Heterojunction active layer MAPbI3/CsPbI3 design for high-performance perovskite solar cells: a computational analysis achieving 20.5% efficiency

Abstract

This simulation study employed three distinct perovskite solar cell (PSC) structures: double electron transport layer (DETL) composed of (10–50 nm) TiO₂/ (50 nm) ZnO, double hole transport layer (DHTL) incorporated of (20–100 nm) MoO_x/ (200 nm) Spiro-OMeTAD, and double active layer (DAL) consisted of (300 nm) MAPbI₃/ (50–150 nm) CsPbI₃ based PSCs separately.
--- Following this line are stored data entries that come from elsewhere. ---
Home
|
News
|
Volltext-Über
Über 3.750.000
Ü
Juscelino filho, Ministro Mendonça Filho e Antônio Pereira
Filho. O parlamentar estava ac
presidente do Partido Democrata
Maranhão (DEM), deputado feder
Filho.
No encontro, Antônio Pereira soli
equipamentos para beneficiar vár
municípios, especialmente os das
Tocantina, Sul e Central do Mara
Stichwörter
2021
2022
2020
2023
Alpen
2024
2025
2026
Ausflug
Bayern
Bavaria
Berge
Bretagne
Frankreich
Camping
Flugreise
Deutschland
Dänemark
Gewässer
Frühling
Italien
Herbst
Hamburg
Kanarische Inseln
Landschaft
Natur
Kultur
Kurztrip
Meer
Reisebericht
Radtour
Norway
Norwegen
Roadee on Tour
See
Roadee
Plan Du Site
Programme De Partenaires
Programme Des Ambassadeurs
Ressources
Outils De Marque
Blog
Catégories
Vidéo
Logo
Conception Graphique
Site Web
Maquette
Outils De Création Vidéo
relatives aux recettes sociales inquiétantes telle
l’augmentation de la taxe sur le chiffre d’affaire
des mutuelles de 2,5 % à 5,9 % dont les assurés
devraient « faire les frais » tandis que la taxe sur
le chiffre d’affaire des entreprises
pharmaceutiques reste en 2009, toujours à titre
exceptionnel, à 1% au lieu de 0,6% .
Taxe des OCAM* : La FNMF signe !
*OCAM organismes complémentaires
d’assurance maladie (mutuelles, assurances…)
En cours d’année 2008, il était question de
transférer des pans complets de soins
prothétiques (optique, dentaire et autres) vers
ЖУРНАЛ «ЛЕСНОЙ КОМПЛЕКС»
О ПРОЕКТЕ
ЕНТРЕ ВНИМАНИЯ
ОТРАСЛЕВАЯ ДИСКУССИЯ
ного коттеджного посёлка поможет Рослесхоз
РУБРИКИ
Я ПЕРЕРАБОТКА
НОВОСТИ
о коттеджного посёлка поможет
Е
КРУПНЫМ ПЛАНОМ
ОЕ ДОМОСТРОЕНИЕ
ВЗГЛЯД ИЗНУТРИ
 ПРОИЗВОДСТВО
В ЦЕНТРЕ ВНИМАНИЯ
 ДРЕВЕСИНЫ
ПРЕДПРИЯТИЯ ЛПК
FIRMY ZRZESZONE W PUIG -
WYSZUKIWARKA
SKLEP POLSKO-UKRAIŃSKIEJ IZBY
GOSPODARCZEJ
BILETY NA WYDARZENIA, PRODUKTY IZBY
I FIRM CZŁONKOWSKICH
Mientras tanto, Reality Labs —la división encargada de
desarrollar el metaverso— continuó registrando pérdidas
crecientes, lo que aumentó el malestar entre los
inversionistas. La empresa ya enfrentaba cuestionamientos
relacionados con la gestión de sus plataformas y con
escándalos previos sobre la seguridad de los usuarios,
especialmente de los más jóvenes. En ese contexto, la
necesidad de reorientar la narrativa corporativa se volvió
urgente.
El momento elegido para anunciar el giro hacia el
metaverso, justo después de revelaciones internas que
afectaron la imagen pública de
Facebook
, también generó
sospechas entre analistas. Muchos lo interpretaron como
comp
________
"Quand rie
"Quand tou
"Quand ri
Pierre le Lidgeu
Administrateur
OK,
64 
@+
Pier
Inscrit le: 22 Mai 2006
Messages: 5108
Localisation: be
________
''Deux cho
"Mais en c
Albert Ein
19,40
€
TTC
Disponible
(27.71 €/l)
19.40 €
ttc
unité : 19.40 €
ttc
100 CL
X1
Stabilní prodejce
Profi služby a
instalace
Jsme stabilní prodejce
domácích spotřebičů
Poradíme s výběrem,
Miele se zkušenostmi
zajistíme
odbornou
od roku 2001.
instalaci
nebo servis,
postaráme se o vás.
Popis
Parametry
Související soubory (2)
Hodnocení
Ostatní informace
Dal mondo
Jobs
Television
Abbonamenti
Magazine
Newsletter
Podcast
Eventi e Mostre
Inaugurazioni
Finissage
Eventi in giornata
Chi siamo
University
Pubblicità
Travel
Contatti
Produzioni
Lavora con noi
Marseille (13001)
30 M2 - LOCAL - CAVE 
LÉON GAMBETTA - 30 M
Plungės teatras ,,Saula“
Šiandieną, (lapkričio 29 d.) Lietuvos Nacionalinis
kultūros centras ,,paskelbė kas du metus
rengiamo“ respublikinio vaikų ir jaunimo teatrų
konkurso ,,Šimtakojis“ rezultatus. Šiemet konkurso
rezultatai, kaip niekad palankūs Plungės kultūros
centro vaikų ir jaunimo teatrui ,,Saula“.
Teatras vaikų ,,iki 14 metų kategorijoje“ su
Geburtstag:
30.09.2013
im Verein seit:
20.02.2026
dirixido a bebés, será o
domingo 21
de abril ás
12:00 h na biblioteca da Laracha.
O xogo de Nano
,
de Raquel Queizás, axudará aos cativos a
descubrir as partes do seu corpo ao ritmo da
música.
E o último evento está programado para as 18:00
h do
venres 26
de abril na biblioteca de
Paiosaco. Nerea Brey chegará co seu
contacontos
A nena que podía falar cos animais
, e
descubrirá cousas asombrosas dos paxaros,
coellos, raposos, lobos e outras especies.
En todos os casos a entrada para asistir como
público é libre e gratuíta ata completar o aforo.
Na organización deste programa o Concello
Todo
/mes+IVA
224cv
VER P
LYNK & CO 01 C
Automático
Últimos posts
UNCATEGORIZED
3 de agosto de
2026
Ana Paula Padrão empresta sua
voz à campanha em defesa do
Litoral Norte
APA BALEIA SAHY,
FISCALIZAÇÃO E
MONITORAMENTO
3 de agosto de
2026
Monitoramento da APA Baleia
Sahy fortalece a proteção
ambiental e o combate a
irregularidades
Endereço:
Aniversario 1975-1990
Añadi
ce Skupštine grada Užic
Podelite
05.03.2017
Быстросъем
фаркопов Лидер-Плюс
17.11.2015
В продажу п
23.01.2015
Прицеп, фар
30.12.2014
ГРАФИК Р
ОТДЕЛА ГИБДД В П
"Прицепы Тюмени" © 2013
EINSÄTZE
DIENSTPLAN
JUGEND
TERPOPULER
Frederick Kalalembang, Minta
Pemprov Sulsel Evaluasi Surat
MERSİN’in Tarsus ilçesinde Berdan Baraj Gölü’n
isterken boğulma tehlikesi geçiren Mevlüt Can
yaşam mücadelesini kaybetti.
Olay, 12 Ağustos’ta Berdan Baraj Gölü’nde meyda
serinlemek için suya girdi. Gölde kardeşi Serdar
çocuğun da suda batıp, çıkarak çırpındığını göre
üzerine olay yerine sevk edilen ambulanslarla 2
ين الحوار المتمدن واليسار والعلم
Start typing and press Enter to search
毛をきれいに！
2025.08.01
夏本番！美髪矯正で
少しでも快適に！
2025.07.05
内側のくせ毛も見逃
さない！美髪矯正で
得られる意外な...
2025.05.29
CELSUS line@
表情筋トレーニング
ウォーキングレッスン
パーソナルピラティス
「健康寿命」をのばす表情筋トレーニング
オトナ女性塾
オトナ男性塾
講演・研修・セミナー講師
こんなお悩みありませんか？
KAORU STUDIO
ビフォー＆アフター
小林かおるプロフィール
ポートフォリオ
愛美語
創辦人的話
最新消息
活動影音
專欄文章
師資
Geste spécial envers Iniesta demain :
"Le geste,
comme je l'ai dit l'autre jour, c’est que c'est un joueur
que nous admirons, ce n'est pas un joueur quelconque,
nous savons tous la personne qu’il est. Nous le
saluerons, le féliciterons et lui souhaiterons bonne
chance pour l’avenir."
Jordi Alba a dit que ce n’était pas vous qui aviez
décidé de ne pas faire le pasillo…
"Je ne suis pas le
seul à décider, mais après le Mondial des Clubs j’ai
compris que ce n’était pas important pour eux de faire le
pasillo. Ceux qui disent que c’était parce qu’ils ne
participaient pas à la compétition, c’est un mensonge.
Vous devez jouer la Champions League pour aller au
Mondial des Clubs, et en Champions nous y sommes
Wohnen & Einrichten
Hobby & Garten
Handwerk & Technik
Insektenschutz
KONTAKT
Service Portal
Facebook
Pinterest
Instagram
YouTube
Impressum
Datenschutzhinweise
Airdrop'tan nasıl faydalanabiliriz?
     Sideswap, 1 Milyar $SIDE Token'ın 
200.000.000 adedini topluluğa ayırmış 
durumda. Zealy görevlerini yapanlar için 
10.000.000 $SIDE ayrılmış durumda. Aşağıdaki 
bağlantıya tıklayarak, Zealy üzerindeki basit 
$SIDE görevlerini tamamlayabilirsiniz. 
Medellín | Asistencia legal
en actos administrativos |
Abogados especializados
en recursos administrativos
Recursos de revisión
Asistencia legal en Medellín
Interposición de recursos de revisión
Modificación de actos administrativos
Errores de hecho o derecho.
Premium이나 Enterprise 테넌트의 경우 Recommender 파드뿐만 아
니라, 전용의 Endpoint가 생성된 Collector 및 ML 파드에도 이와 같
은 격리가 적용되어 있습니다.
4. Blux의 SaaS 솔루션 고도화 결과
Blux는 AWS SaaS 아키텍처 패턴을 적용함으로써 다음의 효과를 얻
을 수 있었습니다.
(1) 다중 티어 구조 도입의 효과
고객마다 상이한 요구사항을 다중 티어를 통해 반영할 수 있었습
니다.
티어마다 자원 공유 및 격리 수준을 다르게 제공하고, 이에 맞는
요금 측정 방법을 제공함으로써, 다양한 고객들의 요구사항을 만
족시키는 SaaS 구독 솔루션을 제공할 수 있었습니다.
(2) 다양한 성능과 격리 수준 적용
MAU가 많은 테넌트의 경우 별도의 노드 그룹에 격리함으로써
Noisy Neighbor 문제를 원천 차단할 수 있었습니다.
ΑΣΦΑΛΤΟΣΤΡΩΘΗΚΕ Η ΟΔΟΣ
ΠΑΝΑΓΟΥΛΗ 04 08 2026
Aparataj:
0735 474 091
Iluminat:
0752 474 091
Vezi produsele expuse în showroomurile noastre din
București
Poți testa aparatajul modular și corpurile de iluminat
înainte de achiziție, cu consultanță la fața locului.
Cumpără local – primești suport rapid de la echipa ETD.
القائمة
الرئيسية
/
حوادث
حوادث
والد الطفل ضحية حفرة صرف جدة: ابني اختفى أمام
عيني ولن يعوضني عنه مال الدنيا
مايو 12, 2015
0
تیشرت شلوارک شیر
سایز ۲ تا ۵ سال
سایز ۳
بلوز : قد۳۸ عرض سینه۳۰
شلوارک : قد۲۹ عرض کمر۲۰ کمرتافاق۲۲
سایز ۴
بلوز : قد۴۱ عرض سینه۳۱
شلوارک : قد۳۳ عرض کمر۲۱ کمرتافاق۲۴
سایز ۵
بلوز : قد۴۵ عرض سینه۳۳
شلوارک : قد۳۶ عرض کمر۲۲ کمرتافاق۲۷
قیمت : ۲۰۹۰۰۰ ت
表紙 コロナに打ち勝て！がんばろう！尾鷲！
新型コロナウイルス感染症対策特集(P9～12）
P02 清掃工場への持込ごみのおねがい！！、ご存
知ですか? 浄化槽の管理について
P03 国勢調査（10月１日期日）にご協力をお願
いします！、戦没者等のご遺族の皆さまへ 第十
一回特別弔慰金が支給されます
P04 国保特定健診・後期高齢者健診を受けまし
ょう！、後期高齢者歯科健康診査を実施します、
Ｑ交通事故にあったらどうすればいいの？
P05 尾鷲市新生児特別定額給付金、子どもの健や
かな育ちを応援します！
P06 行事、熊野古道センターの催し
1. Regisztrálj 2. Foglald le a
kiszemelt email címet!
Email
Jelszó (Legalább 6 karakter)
These configurations aimed to increase the charge carrier population and enhance fast electron and hole injection toward the electrodes in PSCs-based MAPbI₃. Then, a morphological simulation study was conducted to evaluate the spatial distribution of the electron charge carrier density within the ETL, HTL, and perovskite materials. Additionally, the investigation delved into charge carrier density, charge carrier generation, and recombination within the thin-film materials, and compared the performance of single and doubling layers in PSCs. Notably, the simulation results demonstrated a remarkable power conversion efficiency (PCE) of 20.52% for the heterojunction active layer structure, surpassing the PCE of 19.8% and 18.5% were achieved for the DHTL and DETL configuration, respectively. Moreover, the PCE of the cell enhanced by 29% with the DAL (300-nm MAPbI₃/150-nm CsPbI₃) structure compared to the reference cell. This study provides meaningful information for advancing the realm of high-efficiency planar PSCs founded on double absorber layer structure.